“En el bar reinaba una especie de dejadez comunitaria. Los clientes se alineaban junto a la barra, casi como si se conocieran entre sí, o como si estuvieran allí juntos. Tendrías que emborracharte, me dije; ese es el lugar ideal, el bar. Pero no puedes, dije; sabes muy bien que te hace daño, que con tu estómago no puedes emborracharte aunque quieras. La verdad, no tenía ningún vicio digno de ese nombre. Licor en cantidad moderada. Amor en cuotas. ¿No me haría bien cultivar algún vicio impactante? Alguna crueldad excesiva o un sacrificio asombroso. Pero ni siquiera eso era posible. En cambio, nos quejamos en voz bien baja. De que nos casamos con la chica equivocada, aceptamos el empleo equivocado, vivimos vidas equivocadas.
Y qué intentos lastimosos hacemos por curarnos: cultivamos jardines ridículos, nos inscribimos en clubes, nos prometemos releer todos los libros importantes que descuidamos. Creemos que deseamos una vida más sencilla, más activa, más al aire libre, y todos los miércoles asistimos a los bailes en el patio de la escuela local, imaginando que una danza popular es el camino de vuelta a una comunidad amigable y que unos jeans y una camisa a cuadros restituirán la comunicación con el extraño que vive al lado.
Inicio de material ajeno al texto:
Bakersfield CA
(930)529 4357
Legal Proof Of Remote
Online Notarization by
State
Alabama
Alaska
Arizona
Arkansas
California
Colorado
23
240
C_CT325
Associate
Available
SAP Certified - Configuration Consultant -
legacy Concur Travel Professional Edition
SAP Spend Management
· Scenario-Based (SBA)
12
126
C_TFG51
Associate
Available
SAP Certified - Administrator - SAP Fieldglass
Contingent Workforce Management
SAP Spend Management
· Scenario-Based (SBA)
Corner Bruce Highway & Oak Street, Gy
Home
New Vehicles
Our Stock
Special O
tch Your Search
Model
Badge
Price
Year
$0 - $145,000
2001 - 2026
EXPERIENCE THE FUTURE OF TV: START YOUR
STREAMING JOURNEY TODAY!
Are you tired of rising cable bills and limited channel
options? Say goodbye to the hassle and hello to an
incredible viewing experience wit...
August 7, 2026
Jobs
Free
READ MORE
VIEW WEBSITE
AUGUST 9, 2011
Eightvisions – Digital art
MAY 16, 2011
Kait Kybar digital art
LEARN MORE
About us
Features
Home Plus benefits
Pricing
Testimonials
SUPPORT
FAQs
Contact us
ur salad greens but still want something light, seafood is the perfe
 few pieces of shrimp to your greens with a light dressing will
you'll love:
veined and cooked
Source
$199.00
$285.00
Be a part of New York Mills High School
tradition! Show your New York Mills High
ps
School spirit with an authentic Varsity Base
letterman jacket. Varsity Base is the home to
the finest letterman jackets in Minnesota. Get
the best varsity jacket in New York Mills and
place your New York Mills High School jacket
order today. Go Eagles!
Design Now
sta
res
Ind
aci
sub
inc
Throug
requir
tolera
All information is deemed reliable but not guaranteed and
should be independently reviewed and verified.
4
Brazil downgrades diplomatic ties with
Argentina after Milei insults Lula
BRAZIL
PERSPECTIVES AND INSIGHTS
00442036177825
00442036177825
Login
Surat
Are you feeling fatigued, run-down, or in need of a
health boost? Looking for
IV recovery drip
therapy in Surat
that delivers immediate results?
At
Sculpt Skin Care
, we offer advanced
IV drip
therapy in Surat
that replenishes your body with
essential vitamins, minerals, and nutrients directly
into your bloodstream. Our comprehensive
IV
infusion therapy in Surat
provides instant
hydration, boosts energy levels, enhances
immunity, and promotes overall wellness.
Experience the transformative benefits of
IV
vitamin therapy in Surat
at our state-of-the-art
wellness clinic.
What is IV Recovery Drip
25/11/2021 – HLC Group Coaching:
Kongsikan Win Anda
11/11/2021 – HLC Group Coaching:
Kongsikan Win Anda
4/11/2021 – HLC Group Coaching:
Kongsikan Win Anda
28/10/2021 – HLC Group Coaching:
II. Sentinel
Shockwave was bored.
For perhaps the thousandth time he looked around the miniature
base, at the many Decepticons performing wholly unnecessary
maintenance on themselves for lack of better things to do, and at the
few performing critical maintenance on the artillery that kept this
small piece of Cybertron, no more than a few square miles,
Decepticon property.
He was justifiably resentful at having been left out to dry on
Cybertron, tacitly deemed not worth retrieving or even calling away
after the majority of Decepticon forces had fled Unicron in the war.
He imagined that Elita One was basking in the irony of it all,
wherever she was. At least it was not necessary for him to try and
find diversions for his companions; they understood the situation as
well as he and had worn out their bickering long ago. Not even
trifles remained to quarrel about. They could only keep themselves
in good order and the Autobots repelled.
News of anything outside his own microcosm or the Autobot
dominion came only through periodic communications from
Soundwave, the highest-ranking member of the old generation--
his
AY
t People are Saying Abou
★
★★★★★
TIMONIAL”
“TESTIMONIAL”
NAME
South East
Lo único que no perdimos, pensé, es la capacidad para el sufrimiento. El sufrimiento nos sale bien. Pero es un sufrimiento silenciosísimo. No molestamos a nuestros vecinos con él. Nos desplomamos, pero nos desplomamos con la mayor disciplina imaginable. Así somos. Sin duda, así somos. Desplomadores disciplinados.
Suicidio silencioso con pastillas para dormir en una bañadera. O con gas en un dúplex. Sin traerle problemas a nadie; el testamento firmado ante escribano público, el piso barrido y el teléfono bien colgado.
Tu único vicio, pensé, eres tú mismo […]”
Alfred Hayes, Los enamorados, Tr. Martín Schifino. Buenos Aires: La bestia equilátera (LBE), 1a. edición, 2011.